A takie plany miałam!

środa, 27 maja 2015


Skorzystałam z promocji na włóczki Dropsa, zrobiłam sobie spory ich zapasik, nawet zaczęłam robić dla siebie sweter, w głowie mnóstwo pomysłów na następne. Wszystko świetnie szło zgodnie z planem aż do niedzieli 17 maja.

 
Wystarczył jeden upadek podparty ręką, prawą ręką i wszystko się zmieniło: wieoloodłamowe złamanie nasady dalszej prawej kości promieniowej z przemieszczeniem.

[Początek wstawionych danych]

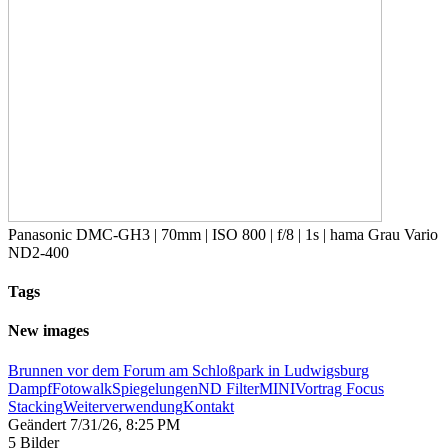
Panasonic DMC-GH3 | 70mm | ISO 800 | f/8 | 1s | hama Grau Vario
ND2-400
Tags
New images
Brunnen vor dem Forum am Schloßpark in Ludwigsburg
Dampf
Fotowalk
Spiegelungen
ND Filter
MINI
Vortrag Focus
Stacking
Weiterverwendung
Kontakt
Geändert
7/31/26, 8:25 PM
5 Bilder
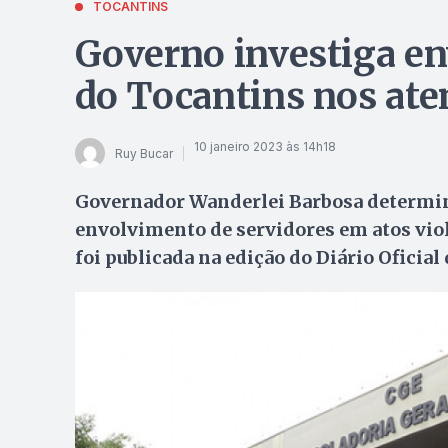
TOCANTINS
Governo investiga en
do Tocantins nos ate
10 janeiro 2023 às 14h18
Ruy Bucar
Governador Wanderlei Barbosa determin
envolvimento de servidores em atos viol
foi publicada na edição do Diário Oficial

Dwukrotne składanie ręki nie przyniosło pożądanych efektów, operacja okazała się konieczna.


Chodzę teraz koło moich moteczków, oglądam je, miziam, przekładam i szlak mnie trafia, że nic więcej nie mogę z nimi zrobić. W piątek dowiem się jak długo będę musiała mieć rękę w gipsie,ale chyba do końca czerwca. Jak ja przetrwam!!! 
Dobrze, że mam spory stosik książek i kilka pudełek puzzli po 1000 i więcej elementów, więc może jakoś przetrwam.
 Marta 

Wariacja w kolorze mięty

czwartek, 7 maja 2015


Zobaczyłam kiedyś na pintereście poniższy sweter, spodobała mi się jego prosta 
ale oryginalna forma i zapragnęłam zrobić sobie podobny.

Knitted

Długo przymierzałam się do jego wydziergania. Znalazłam odpowiednią włóczkę i zabrałam za robotę. Nie obeszło się bez komplikacji: najpierw był za szeroki, potem za krótki z tyłu, więc kilka razy prułam po kawałku, w między czasie uznałam,że fajniejszy będzie bez rękawów. W końcu udało mi się go skończyć i tak wygląda ostateczna jego wersja.





Bardzo podoba mi się nierówna grubość włóczki, przez to  faktura robótki jest bardzo ozdobna, miejscami prześwitująca, a w innych miejscach gruba i mięsista.
Włóczka to Nako Venus 55% bawełna; 45%akryl; 5% poliamid, 125m/50g, zużyłam prawie 7 motków,  robiłam na drutach nr 5.

W maju w internetowych pasmanteriach na wszystkie dropsowe włóczki z dodatkiem wełny jest 35% promocji. Skorzystałam z niej i właśnie dzisiaj przyszła do mnie paczka z włóczkami. 
Oto jej zawartość.


Teraz tylko trzeba mieć głowę pełną pomysłów i dużo czasu, by je urzeczywistniać.  
Tymczasem lecę nacieszyć się moimi zakupami.